By Chuck McGlawn 07/15/2010
In an article by Associated Press Jul 15 (see http://tinyurl.com/Liberty-ViewsLetter-285A) David Runk reports that Michigan Attorney General Mike Cox ( I do not think he gets it) said Wednesday in a legal brief on behalf of nine states that will be supporting Arizona's immigration law.
The Liberty ViewsLetter, along with all supporters of Liberty, could also support this approach to immigration. We have always said here that Immigration question is answerable only by individual States. The Thirteen original States insisted on having that power here at the time of Constitutional ratification.
The Constitution wisely denied the US Congress power over Immigration. Framers made it very clear in Article 1 Section 8 that Congress only had the power, “To establish an uniform Rule of Naturalization” not immigration. That is correct gentle reader the Constitution granted to Congress no power over immigration.
With that said, let me quickly say I think Arizona and the other nine States have made a bad decision. I think it is especially bad for Michigan. Michigan is going through a greater economic decline than most other States. Therefore, Michigan NEEDS CHEAP LABOR, more than any other State, even if that immigration happens to displaces Michigan workers, which studies show does not happen. The only exception is among high school dropouts.

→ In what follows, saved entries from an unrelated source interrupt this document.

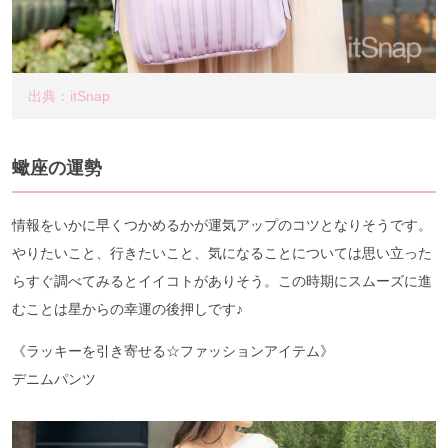
出典：itSnap
蠍座の運勢
情報をいかに早くつかめるかが運気アップのコツとなりそうです。
やりたいこと、行きたいこと、気になることについては思い立った
らすぐ調べてみるとイイコトがありそう。この時期にスムーズに進
むことは星からの幸運の後押しです♪
《ラッキーを引き寄せる☆ファッションアイテム》
デニムパンツ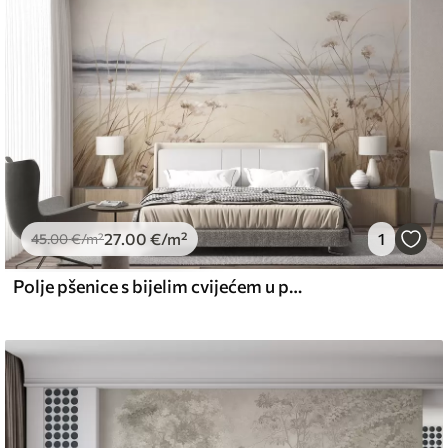
emium
67
34
.00
€
/m²
27
.00
€
/m²
1
l and Stick
45
.00
€
/m²
67
49
.00
€
/m²
Polje pšenice s bijelim cvijećem u prvom planu, plaža i ocean u pozadini, neutralne pastelne prigušene boje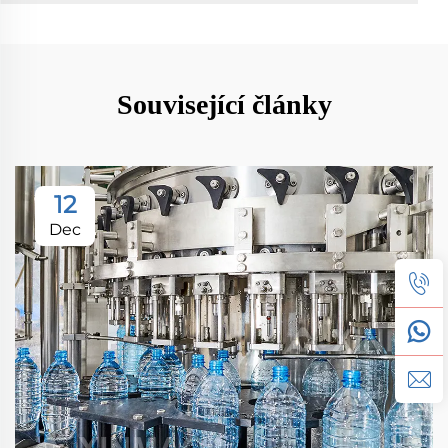
Související články
12
Dec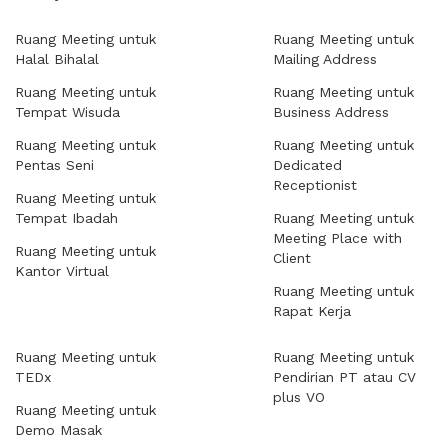
Ruang Meeting untuk
Ruang Meeting untuk
Halal Bihalal
Mailing Address
Ruang Meeting untuk
Ruang Meeting untuk
Tempat Wisuda
Business Address
Ruang Meeting untuk
Ruang Meeting untuk
Pentas Seni
Dedicated
Receptionist
Ruang Meeting untuk
Tempat Ibadah
Ruang Meeting untuk
Meeting Place with
Ruang Meeting untuk
Client
Kantor Virtual
Ruang Meeting untuk
Rapat Kerja
Ruang Meeting untuk
Ruang Meeting untuk
TEDx
Pendirian PT atau CV
plus VO
Ruang Meeting untuk
Demo Masak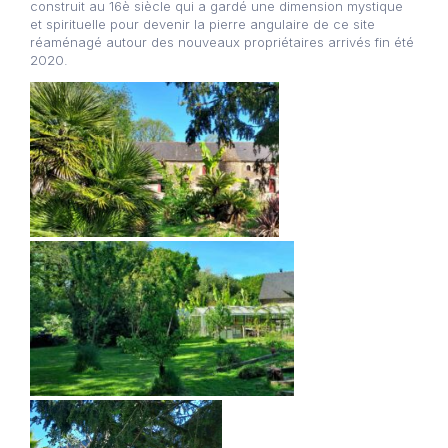
construit au 16è siècle qui a gardé une dimension mystique
et spirituelle pour devenir la pierre angulaire de ce site
réaménagé autour des nouveaux propriétaires arrivés fin été
2020.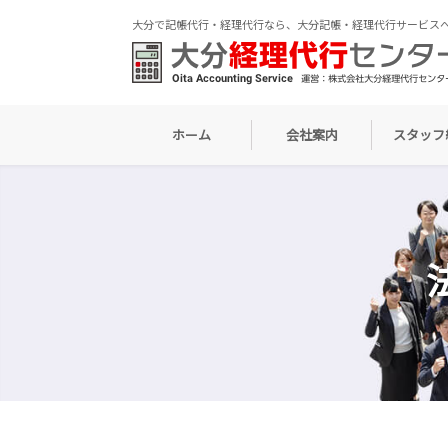
大分で記帳代行・経理代行なら、大分記帳・経理代行サービス
ホーム
会社案内
スタッフ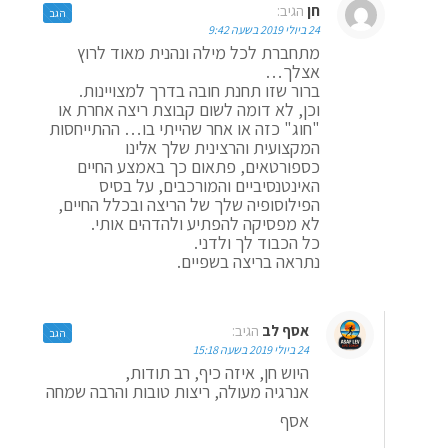
חן
הגיב:
הגב
24 ביולי 2019 בשעה 9:42
מתחברת לכל מילה ונהנית מאוד לרוץ
אצלך…
ברור שזו תחנת חובה בדרך למצויינות.
וכן, לא דומה לשום קבוצת ריצה אחרת או
"חוג" כזה או אחר שהייתי בו… ההתייחסות
המקצועית והרצינית שלך אלינו
כספורטאים, פתאום כך באמצע החיים
האינטנסיביים והמורכבים, על בסיס
הפילוסופיה שלך של הריצה ובכלל החיים,
לא מפסיקה להפתיע ולהדהים אותי.
כל הכבוד לך ולדני.
נתראה בריצה בשפיים.
אסף לב
הגיב:
הגב
24 ביולי 2019 בשעה 15:18
היוש חן, איזה כיף, רב תודות,
אנרגיה מעולה, ריצות טובות והרבה שמחה
אסף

The New Migrant Worker Policy This Could Spawn
If the ten States are successful in establishing State authority over Immigration, then it would also follow that the other States would have the same authority. In other words migrant workers could not work in any State that did not allow it, but could work in States that did allowed it. Just for the sake of discussion, let us say that the State Government of Alabama was the only State that passed a law that invited migrant workers. The State could put any kind of restrictions it wanted: the length of stay, what kind of jobs they could take, who they could bring along and the kinds of Social Services to which the migrants could apply. One mandate would be the migrant must secure round-trip passage to a the State and return passage to their Nation of origin. Upon entry to the State, the migrant would surrender the return passage to the Nation of origin. It would be understood that flagrant violations of the State imposed restrictions or State and or City Statutes could trigger a deportation hearing. The outcome of this hearing could lead to a sentence of a probation period or outright deportation. We believe these restrictions and limitations would lead to compliance to the restrictions and laws leading to the mutual benefit of both the State and the worker.

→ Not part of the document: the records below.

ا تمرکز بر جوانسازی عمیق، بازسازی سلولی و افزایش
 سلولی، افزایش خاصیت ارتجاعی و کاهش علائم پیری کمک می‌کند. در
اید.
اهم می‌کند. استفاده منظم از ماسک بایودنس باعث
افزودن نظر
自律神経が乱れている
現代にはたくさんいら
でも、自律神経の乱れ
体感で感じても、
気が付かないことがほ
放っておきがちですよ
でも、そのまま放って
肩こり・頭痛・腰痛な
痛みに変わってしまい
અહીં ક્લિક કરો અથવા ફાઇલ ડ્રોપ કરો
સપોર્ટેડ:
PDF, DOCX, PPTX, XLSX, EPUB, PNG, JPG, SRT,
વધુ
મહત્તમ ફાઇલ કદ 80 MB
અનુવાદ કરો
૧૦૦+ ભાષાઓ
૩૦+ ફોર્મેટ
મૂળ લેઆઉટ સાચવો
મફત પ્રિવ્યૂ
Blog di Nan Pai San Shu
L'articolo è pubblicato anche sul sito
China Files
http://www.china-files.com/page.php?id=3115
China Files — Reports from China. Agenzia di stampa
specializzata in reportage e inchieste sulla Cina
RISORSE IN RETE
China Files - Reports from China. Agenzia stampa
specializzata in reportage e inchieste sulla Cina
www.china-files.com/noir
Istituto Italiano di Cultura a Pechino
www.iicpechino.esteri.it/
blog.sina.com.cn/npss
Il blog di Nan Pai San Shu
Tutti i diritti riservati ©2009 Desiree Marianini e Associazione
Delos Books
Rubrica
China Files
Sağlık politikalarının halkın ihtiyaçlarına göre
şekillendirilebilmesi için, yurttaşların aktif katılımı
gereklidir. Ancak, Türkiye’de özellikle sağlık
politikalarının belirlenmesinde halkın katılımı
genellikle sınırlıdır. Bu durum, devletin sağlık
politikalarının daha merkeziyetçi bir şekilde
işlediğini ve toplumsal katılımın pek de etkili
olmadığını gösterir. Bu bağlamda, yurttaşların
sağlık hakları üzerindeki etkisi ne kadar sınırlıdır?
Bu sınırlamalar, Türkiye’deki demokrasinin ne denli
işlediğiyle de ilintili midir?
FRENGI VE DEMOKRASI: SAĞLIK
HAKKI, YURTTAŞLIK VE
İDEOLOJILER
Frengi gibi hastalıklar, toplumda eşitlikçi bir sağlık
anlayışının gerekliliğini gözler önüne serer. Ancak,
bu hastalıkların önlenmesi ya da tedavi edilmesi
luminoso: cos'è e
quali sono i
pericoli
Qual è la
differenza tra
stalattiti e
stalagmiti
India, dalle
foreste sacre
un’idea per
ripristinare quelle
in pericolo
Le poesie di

If it is, as I suspect, the State would experience a rise in the economic output. Even if the migrants were doing no other kind of work than standing outside of Home Depot and being picked up to do minor repair work for an unskilled homeowner. This activity would increase the sale of hammers, saws, lumber, nails, bricks, etc would start the economic growth process.
Some Handyman Services may experience a brief downturn. However, the smartest among them would begin going to the Home Depot for laborers. They would be able to reduce their bids for work that needs done. Lower bids would increase the demand for more work and thus the sale of more hammers, saws, lumber, nails, bricks, add to the list PVC pipe sprinkler heads, timing devices, cement, energy saving double pain windows, granite counter tops recessed lighting etc would accelerate the economic growth process.
This is just the first round. The second round would manifest itself in the hiring of more clerks at the Home Depot to accommodate increased sales. Those newly hired clerks will stop collecting unemployment compensation, reducing the State Budget. The newly hired clerks would be taking their paychecks and buying clothes, shoes, CDs, IPhones, movie tickets TVs, etc. be taking their wages and spending it.
The third round of the economic growth process occurs as property values begin to rise, pushing up property taxes that can be used to fund better schools or reduce the need for other taxes to pay for State Programs.
The forth round will come when a neighboring State decides to compete for some of that CHEAP LABOR and then we will see that economic growth process spread across State lines.
We have ignored the fact that the move that is taking place will allow the ten States to reject migration. While that alone is not a good thing, but creating a situation where other States, including the ten, will have the power to encourage immigration, well that is a good thing. And one thing that will die in this move are the fabricated or annectidoal stories about how migration is a net lose to any State that encourages migration, and at the same time discourage providing social services to migrants.
“States have the authority to enforce immigration laws and protect their borders,” said, Michigan Attorney General Mike Cox Wednesday in a legal brief filed on behalf of nine states supporting Arizona's immigration law. We believe that to be true, and the corollary is that States have the right to encourage migration.
However, in this instance one need only scratch the surface to learn what pushes Cox in this direction, he is one of five Republicans running for the office of Michigan governor. It is a sad day when a candidate for Governor of a major State is using racism to attract voters in this highly charged environment. And I hope he is successful. Because if the National Government’s lawsuit prevails, saying that in essence it is the responsibility of the National Government to set immigration Laws. This is truly a, lose lose situation. Either the National Government will usurp another power over the States or the States will have the power to use racism to limit liberty. The silver lining is that States will have the authority to decide.